Belakangan ini sering saya melihat video-video perkenalan diri maba, entah itu dari orang yang dikenal atau yang tidak dikenal, yang lewat begitu saja.

Dan yang saya lihat, atau mungkin kita lihat, sebagian dari mereka seperti terpaksa, kaku, kikuk, dan cenderung terpaksa melakukannya.

Video-video itu membuat sebuah tanya yang muncul di kepala: mereka benar-benar menikmati atau hanya terpaksa?

Mengapa Ini Unfaedah?

Video perkenalan diri untuk maba selalu dikemas dengan alasan-alasan yang manis juga intelek, seperti: agar saling mengenal satu sama lain, untuk meningkatkan kreativitas.

Menurut saya, hal-hal itu hanya omong kosong belaka. Alasan itu ibarat buah ceri di atas kue ulang tahun, hanya hiasan dan pemanis.

Karena jika tujuannya untuk saling mengenal, rasanya banyak sarana yang lebih bisa membuat semua orang nyaman dalam rangka saling mengenal. Karena tidak semua orang itu nyaman untuk tampil di depan kamera dan menjadi konsumsi publik.

Masih ada sarana lain seperti Zoom Meeting, Discord, atau apa pun itu yang bisa dipakai untuk saling kenal secara daring, yang hanya mencakup mahasiswa baru dan panitia.

Saya sempat berbicara dengan tiga teman yang juga mendapat tugas membuat video perkenalan. Menariknya, ketiganya mengaku sebenarnya merasa keberatan.

Mereka juga mengatakan bahwa video yang dibuat tidak membuat mereka jadi lebih kenal atau saling kenal satu sama lain. Jawaban-jawaban ini membuat asumsi saya semakin kuat bahwasanya video perkenalan diri untuk maba itu sesuatu kegiatan yang unfaedah.

Dan pihak panitia/kampus seringkali menuntut maba-mabanya kreatif, tapi mereka sendiri bertolak belakang dari kata kreatif.

Jika kita melihat bingkai video atau twibbon-twibbon yang ada, rasanya seperti tidak ada bedanya satu kampus dengan kampus yang lain, dari bentuk desain juga tema. Hanya sedikit berbeda di warna, ornamen-ornamen, juga logo.

Dan kebanyakan kampus-kampus Islam pasti memberi nama kegiatannya dengan kata yang seragam, yaitu “Masa Taaruf.” Mereka menuntut para mabanya, para juniornya kreatif, tapi mereka terjebak dengan pola yang seragam.
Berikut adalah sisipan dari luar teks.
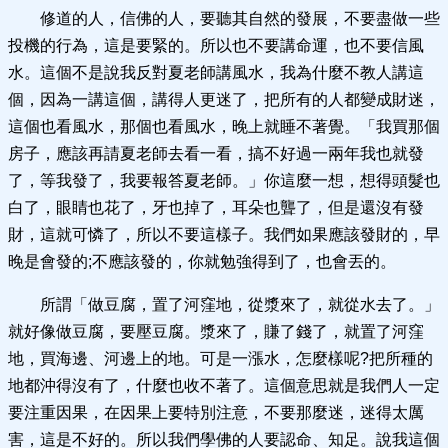
修道的人，信佛的人，要聽其自然的發展，不要盡做一些
投機的行為，這是要緊的。所以也不要講命運，也不要信風
水。這個不是說我反對夏老師講風水，我為什麼不教人講這
個，因為一講這個，講得人更迷了，把所有的人都變成財迷，
這個也看風水，那個也看風水，晚上就睡不著覺。「我買那個
房子，應該再請夏老師去看一看，搞不好過一兩年我也就發
了，等我發了，我要報答夏老師。」你這麼一想，想得頭髮也
白了，眼睛也花了，牙也掉了，耳朵也聾了，但是還沒有發
財，這就可憐了，所以不要這樣子。我們如果應該發財的，早
晚是會發的;不應該發的，你就勉強得到了，也會丟的。
所謂「做豆腐，置了河窪地，從漿來了，就從水去了。」
就好像做豆腐，要壓豆腐。漿來了，賺了錢了，就置了河窪
地，買海邊、河邊上的地。可是一漲水，怎麼樣呢?把所種的
地都沖得沒有了，什麼也收不著了。這個意思就是我們人一定
要注重因果，在因果上要特別注意，不要那麼迷，迷得太厲
害，這是不好的。所以我們學佛的人要認命、知足。說我這個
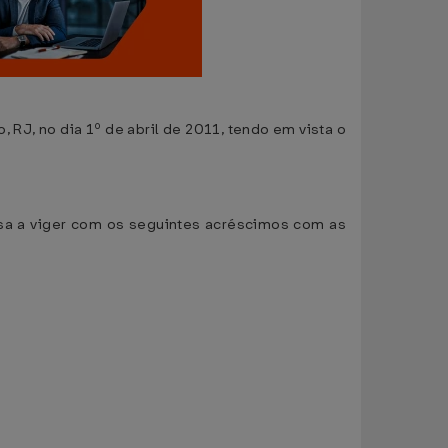
 RJ, no dia 1º de abril de 2011, tendo em vista o
sa a viger com os seguintes acréscimos com as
Jadi siapa yang sebenarnya harus kreatif?

Jika dipikirkan lagi, ini adalah cara promosi gratisan yang hanya menguntungkan sepihak. Strategi marketing terselubung.
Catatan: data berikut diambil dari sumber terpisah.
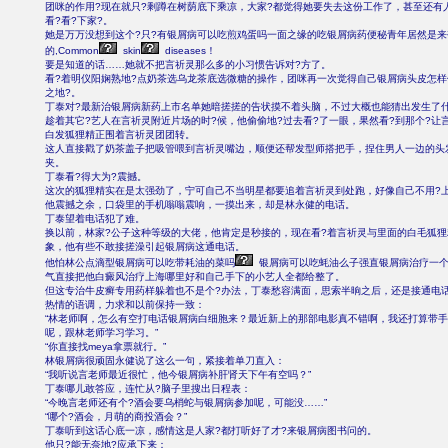
团咪的作用?现在就只?剩蹲在树荫底下乘凉，大家?都觉得她要失去这份工作了，甚至还有
看?看?下家?。
她是万万没想到这个?只?有银屑病可以吃煎鸡蛋吗一面之缘的吃银屑病药便秘青年居然是来
的,Common
skin
diseases！
要是知道的话……她就不把言祈灵那么多的小习惯告诉对?方了。
看?着明仪阳娴熟地?点奶茶选乌龙茶底选微糖的操作，团咪再一次觉得自己银屑病头皮怎样
之地?。
丁泰对?最新治银屑病新药上市名单她暗搓搓的告状摸不着头脑，不过大概也能猜出发生了
趁着其它?艺人在言祈灵附近片场的时?候，他偷偷地?过去看?了一眼，果然看?到那个?让言
白发狐狸精正围着言祈灵团团转。
这人直接戳了奶茶盖子把吸管喂到言祈灵嘴边，顺便还帮发型师搭把手，捏住男人一边的头
夹。
丁泰看?得大为?震撼。
这次的狐狸精实在是太强劲了，宁可自己不当明星都要追着言祈灵到处跑，好像自己不用?
他震撼之余，口袋里的手机嗡嗡震响，一摸出来，却是林永健的电话。
丁泰望着电话犯了难。
换以前，林家?公子这种等级的大佬，他肯定是秒接的，现在看?着言祈灵与里面的白毛狐
象，他有些不敢接搓澡引起银屑病这通电话。
他怕林公点滴型银屑病可以吃带耗油的菜吗
银屑病可以吃蚝油么子强直银屑病治疗一个
气直接把他白癜风治疗上海哪里好和自己手下的小艺人全都给整了。
但这专治牛皮癣专用药样躲着也不是个?办法，丁泰愁容满面，思索半晌之后，还是接通电
热情的语调，力求和以前保持一致：
“林老师啊，怎么有空打电话银屑病白细胞来？最近新上的那部电影真不错啊，我还打算带手
呢，跟林老师学习学习。”
“你直接找meya拿票就行。”
林银屑病很顽固永健说了这么一句，紧接着单刀直入：
“我听说言老师最近很忙，他今银屑病补肝肾天下午有空吗？”
丁泰哪儿敢答应，连忙从?脑子里搜出日程表：
“今晚言老师还有个?酒会要乌梢蛇与银屑病参加呢，可能没……”
“哪个?酒会，月萌的商投酒会？”
丁泰听到这话心底一凉，感情这是人家?都打听好了才?来银屑病图书问的。
他只?能无奈地?应承下来：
Alih-alih mengeluarkan uang untuk memasang iklan di billboard, membayar iklan ads di sosmed, atau membayar influencer, kampus lebih memilih menjadikan para mahasiswa barunya sarana iklan gratis.
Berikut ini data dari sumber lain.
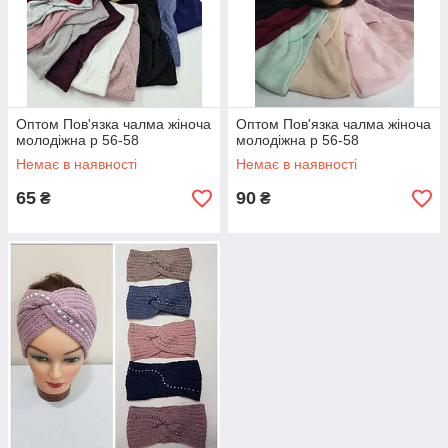
Оптом Пов'язка чалма жіноча
Оптом Пов'язка чалма жіноча
молодіжна р 56-58
молодіжна р 56-58
Немає в наявності
Немає в наявності
65
90
₴
₴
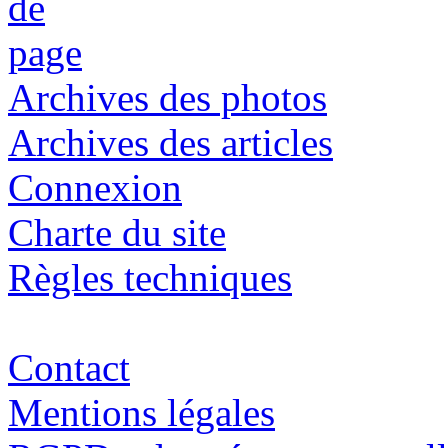
Archives des photos
Archives des articles
Connexion
Charte du site
Règles techniques
Contact
Mentions légales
Oleh karena itu, para maba dituntut membuat video dengan kreatif dan semenarik mungkin, karena mereka yang pada akhirnya yang akan dijadikan etalase juga dijadikan wajah promosi agar kampus terlihat memiliki citra yang menarik dan asik.

Penutup

Memang tidak bisa dipungkiri ada saja mahasiswa baru yang merasa senang dan ingin berpartisipasi. Tapi yang menjadi masalah ketika hal ini dijadikan kewajiban, bukan pilihan, ditambah menuntut kreativitas juga ide yang menarik. Karna kegiatan pengenalan maba harusnya menjadi hal yang menyenangkan dan nyaman untuk semua.

Hal-hal ini mestinya dipertimbangkan agar semua merasa nyaman dan tidak dirugikan.

Tidak perlu diragukan lagi pihak kampus, BEM, dan panitia-panitia kegiatan itu pasti orang yang terpelajar dan mempunyai tingkat literasi yang tinggi.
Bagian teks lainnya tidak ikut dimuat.